==== Input data
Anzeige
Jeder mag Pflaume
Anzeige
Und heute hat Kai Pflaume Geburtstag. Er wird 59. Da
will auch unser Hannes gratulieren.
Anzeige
========
==== Input data
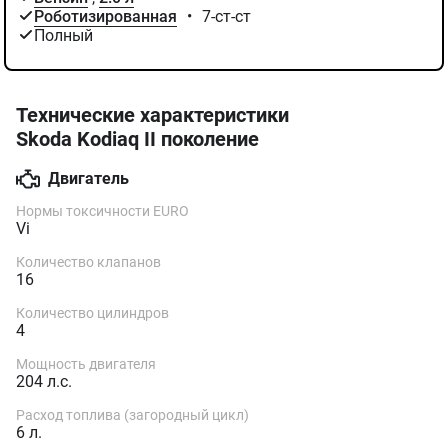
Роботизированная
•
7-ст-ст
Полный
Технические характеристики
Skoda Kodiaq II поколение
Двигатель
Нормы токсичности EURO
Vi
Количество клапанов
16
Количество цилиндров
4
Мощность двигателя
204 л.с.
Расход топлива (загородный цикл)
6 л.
========
==== Input data
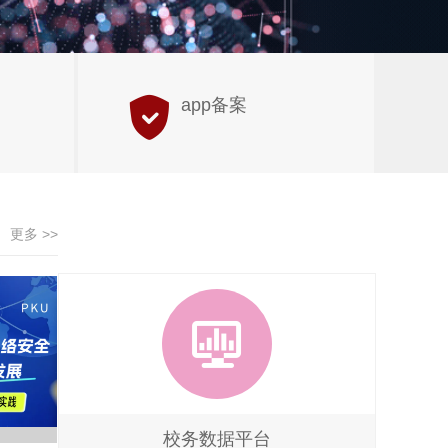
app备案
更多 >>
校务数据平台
========
* **Exercise brief**
Wherever the string "Pflaume" appears in the records, copy the whole line.

* **Response to this task**
Jeder mag Pflaume
Und heute hat Kai Pflaume Geburtstag. Er wird 59. Da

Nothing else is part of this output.